Share

Bi Tinah Muncul

Langit tampak berselimutkan mendung, ketika pemakaman Mak yang dilangsungkan esok harinya.

Tetes demi tetes air hujan mulai turun seakan bersaing dengan mata Ria yang juga semakin lebat menjatuhkan air mata. Ah, rasanya ini seperti mimpi baginya, terhempas seakan tidak menerima kenyataan. Akhirnya Ria resmi yatim piatu. Bibinya--dari pihak Mak pun tak tahu rimbanya. Seperti tertelan bumi.

Bi Laila, setia berada disisi Ria. Tetangga dan keluarga dari pihak bapak yang datang dari provinsi berangsur bubar sejak gerimis tadi.

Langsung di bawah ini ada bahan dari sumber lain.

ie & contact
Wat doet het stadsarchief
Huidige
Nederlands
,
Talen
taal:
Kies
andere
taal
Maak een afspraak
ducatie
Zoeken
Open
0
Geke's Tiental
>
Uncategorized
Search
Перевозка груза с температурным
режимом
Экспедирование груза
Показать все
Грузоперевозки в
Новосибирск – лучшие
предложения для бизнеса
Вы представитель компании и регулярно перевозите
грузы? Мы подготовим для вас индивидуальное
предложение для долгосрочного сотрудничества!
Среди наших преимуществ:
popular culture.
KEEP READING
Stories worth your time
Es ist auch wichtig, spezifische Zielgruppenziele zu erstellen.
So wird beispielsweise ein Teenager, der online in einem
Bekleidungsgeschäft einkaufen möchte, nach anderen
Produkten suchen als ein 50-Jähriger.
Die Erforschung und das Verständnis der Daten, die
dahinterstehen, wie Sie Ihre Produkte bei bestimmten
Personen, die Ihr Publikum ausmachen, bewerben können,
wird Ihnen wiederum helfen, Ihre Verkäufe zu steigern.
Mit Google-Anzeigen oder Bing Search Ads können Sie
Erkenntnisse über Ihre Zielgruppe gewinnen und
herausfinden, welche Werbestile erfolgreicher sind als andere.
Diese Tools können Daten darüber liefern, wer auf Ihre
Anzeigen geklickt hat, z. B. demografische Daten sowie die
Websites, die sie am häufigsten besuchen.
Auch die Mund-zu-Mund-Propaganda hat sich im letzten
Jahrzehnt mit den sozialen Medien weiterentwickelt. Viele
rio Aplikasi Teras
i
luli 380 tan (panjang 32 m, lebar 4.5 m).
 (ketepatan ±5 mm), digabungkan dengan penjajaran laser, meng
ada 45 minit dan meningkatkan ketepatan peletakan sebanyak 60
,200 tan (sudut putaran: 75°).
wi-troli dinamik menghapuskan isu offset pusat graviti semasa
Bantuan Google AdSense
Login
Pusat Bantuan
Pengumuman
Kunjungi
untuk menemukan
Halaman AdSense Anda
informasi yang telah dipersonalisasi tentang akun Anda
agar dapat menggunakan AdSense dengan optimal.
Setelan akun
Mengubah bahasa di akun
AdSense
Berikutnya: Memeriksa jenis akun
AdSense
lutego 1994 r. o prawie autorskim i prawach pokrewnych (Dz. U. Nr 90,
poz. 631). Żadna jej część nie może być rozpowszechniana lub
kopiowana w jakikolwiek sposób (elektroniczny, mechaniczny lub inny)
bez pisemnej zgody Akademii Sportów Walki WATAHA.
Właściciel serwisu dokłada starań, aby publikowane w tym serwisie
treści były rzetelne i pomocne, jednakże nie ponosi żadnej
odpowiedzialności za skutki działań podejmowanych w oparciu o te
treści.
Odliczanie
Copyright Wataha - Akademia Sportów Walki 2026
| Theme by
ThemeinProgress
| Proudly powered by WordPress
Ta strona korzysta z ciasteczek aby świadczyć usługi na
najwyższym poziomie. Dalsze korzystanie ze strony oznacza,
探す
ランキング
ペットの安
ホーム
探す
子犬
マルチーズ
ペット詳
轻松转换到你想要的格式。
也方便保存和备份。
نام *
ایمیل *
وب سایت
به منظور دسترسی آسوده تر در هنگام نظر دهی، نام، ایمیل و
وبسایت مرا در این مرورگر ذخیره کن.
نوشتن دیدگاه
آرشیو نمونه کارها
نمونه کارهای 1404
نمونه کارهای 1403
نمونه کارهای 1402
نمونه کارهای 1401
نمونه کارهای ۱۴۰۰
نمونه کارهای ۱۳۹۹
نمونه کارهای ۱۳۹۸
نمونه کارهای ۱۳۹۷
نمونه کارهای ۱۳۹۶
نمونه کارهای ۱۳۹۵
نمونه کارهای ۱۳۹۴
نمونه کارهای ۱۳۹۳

Tanah gundukan baru itu basah, menguarkan aroma tanah kuning. Ria ingin rasanya terus memeluk nisan kayu baru itu. Walau sebenarnya satu pelukan nyata lebih berarti dibanding seribu pelukan ke batu nisan yang hanya bisa dilakukannya saat ini. Bi Laila seakan dengan tenaga penuh mendirikan tubuh Ria yang bersimpuh. Berusaha untuk memapahnya untuk beranjak pulang ke rumah. Dingin merasuk, kuyup tak mereka pedulikan. Langkah Ria lemah, karena tak ada makanan masuk ke perutnya dari semalam. Ketika berbalik, di pintu masuk lokasi pemakaman terlihat Bi Tinah dengan balutan baju semalam yang Ia kenakan. Wajahnya tak jauh beda dengan Ria yang sembab akibat banyak berlinanganan air mata. Ria dan Bi Laila menghampiri dengan setengah berlari. Mereka saling berpelukan lalu berbalik membawa Bi Tinah kembali ke kuburan Mak. Bi Tinah tergugu menengadahkan tangan pada rintik hujan yang mulai reda jatuh ke tangannya. Tubuh Ria kembali terguncang, kembali butiran bening mendesak ke luar dari kelopak mata. Dengan cepat kedua tangan Bi Laila menahan badannya dari arah samping. Ria akhirnya tak sadarkan diri.